Poison would have been easier. Darnley was a heavy drinker. Made to look like illness caused by such. Would of been less messy. She most not have learned much from Catherine de Medici.
Mary Queen of Scots did not necessarily murder Darnley. New information shows that it is unlikely that she participated or new of the plot to murder her husband. I found this information in "The True life of Mary Stuart Queen of Scots" by John Guy.
A possible reason for Mary not sending Lord Darnley to England may lie in Scottish history. Although Darnley had not been given the crown matrimonial of Scotland, he was still referred to as "King Henry" and as the "king" of Scotland would have been a very valuable pawn had he fallen into English hands.
At various times in Anglo-Scottish history, the English king obtained control of the Scots monarch (James I, Edward's candidate John Balliol) and used it to keep Scotland weak, encouraging factionalism and rebellion. Mary would not have been able to risk letting Darnley go to England, because Elizabeth's Protestant councilors would have immediately seen an opportunity to attack the legitimacy of Catholic Mary's rule, divide her nobility and obtain the perfect pretext for more aggressive meddling in Scots affairs -- all on behalf of Scotland's own recognized king.
It's true that Darnley could have been a problem for Queen Elizabeth in that he also had a good claim to the English throne. However, I think it's likely that the queen would have kept him at the same distance that she kept Mary -- isolated and under virtual house arrest until needed to browbeat Mary Queen of Scots into a more agreeable negotiating position.
You can look at the career of Jeanne of Navarre for an example. A contemporary of Elizabeth and Mary, she married Antoine de Bourbon, First Prince of the Blood (i.e., heir presumptive to the French throne should the sons of Catherine de Medici die off -- roughly analogous to Henry Darnley's position).
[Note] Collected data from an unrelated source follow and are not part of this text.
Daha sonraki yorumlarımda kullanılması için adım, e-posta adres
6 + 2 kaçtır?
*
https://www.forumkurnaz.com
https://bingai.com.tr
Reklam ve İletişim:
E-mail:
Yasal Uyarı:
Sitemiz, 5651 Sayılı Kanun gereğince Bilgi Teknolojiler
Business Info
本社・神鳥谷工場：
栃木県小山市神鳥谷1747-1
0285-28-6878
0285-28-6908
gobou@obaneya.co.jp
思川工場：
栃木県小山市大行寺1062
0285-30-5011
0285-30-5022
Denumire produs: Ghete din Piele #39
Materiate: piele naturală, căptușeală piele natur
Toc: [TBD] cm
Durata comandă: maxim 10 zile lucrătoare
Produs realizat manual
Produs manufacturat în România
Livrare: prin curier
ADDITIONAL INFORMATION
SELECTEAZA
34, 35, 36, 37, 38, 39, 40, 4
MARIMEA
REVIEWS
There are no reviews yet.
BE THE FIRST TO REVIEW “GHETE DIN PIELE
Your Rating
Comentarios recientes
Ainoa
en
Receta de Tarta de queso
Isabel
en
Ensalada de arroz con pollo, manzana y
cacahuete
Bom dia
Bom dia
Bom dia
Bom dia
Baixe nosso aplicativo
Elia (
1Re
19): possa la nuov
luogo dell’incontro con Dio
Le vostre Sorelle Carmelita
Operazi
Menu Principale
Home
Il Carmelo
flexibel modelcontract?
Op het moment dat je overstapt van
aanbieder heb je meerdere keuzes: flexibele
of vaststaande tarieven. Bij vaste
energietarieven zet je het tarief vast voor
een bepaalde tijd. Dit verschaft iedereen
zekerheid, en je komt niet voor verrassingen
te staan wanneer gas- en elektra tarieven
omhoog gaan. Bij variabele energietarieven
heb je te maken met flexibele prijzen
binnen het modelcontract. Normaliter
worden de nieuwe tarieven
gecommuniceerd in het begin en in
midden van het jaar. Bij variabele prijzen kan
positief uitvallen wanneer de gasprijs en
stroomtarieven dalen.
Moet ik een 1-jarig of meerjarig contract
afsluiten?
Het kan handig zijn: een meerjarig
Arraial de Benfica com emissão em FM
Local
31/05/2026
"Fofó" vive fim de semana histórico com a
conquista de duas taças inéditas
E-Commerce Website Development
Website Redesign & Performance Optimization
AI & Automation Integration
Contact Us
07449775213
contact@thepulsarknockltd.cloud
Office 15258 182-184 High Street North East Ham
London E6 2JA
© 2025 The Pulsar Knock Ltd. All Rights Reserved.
Like Darnley, Antoine proved an unreliable consort and was utilized as a tool by Queen Catherine and others -- setting him up as the challenger to Jeanne for possession of her own throne, one who would represent the French interest (much as an exiled Darnley would support the English interest in Scotland in order to ensure his own return to kingship). Among Antoine's wilder ideas was trading Navarre to Spain for possession of Sardinia -- without the consent of his wife.
Antoine appears to have been an unreliable weakling, much as Darnley is described by many historians. He could have been a greater danger to the French throne (as leader of the Protestant party), but Queen Catherine seems to have been able to distract him from full realization of his potential and neutralize him as a threat. Darnley might have played a dangerous role in England, as a focus for discontent and thus a double-edged sword for Elizabeth, but she might also have been able to practice the same strategy as Catherine. Executing Darnley, a "king" at that point, might have put her in pretty much the same invidious position as she experienced in executing Mary. As well as politically wasteful, a thing Elizabeth abhorred.
Jeanne of Navarre did not have to resort to murder (if that indeed was Mary's solution). She was lucky in that Antoine died before he caused too much damage, and her son was then old enough to be associated with her in her rule (young Henry was also loyal to her, in which she was again lucky).